**RECORDS TO PROCESS:**
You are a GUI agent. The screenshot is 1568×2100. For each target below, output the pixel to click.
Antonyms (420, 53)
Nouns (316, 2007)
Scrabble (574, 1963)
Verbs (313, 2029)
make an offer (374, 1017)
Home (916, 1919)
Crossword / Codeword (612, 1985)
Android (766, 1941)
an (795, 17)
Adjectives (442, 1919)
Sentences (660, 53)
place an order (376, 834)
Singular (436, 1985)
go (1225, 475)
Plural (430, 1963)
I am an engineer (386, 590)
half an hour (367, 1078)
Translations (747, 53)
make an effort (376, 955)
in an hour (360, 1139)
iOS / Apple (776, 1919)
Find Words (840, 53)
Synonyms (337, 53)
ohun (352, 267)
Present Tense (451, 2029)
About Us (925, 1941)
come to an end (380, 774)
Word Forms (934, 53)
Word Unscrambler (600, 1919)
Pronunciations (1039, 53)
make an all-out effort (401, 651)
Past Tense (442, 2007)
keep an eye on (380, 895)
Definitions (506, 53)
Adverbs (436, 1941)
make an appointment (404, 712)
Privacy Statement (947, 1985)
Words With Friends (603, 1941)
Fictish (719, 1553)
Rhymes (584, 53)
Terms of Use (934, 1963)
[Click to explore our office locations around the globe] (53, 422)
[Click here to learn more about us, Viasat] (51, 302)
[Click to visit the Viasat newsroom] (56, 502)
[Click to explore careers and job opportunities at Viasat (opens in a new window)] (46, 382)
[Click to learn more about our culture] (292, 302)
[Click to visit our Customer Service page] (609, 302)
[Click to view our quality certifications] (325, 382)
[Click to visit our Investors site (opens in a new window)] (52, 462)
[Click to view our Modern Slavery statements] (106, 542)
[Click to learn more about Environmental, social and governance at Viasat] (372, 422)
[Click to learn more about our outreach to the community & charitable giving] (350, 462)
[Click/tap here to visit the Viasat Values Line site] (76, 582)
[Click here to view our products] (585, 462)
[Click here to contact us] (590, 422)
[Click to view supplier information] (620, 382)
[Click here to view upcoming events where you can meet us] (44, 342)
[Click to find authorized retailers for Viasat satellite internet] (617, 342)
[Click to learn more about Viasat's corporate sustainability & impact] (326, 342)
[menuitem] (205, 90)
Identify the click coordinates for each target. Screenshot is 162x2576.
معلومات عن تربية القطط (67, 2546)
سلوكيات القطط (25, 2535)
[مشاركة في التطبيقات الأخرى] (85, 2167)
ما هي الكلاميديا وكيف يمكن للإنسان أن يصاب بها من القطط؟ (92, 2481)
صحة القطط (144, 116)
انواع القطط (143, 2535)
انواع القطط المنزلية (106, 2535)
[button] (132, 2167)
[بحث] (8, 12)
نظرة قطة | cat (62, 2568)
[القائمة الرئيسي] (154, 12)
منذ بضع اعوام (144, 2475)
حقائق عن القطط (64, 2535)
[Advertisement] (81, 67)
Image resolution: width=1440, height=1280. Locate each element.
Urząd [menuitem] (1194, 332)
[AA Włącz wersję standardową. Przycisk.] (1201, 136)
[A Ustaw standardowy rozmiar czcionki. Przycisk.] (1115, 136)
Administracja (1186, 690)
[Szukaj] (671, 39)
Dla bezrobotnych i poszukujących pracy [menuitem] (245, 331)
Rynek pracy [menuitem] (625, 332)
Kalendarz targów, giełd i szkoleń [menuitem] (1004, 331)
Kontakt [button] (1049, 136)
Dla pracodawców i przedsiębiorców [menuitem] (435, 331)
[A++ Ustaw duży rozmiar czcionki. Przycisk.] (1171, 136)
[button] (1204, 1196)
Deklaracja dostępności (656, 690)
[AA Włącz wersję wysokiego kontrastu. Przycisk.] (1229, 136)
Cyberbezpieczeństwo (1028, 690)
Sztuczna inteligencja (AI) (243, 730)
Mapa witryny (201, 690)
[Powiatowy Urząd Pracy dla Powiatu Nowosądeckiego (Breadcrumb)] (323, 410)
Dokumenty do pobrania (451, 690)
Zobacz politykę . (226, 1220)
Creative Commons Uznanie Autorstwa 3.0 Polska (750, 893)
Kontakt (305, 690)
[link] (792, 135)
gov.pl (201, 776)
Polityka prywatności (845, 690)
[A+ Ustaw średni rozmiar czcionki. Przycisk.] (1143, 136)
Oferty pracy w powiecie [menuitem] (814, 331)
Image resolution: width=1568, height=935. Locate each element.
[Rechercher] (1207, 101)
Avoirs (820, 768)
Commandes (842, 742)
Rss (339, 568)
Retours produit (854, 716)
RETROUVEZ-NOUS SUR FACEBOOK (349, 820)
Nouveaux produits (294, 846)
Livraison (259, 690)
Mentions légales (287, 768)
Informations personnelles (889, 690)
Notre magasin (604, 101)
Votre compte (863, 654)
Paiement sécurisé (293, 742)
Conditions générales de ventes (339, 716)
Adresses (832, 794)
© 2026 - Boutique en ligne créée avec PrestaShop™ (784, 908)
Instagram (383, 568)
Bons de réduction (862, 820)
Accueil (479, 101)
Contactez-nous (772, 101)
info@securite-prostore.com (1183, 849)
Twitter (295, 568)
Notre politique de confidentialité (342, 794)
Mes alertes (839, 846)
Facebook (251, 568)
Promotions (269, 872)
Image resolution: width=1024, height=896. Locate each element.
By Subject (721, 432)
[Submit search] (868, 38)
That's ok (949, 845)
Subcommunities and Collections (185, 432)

**EXERCISE BRIEF:**
Count the lines in the records that include the word "menuitem". Report the total alone.

**EXERCISE RESULT:**
7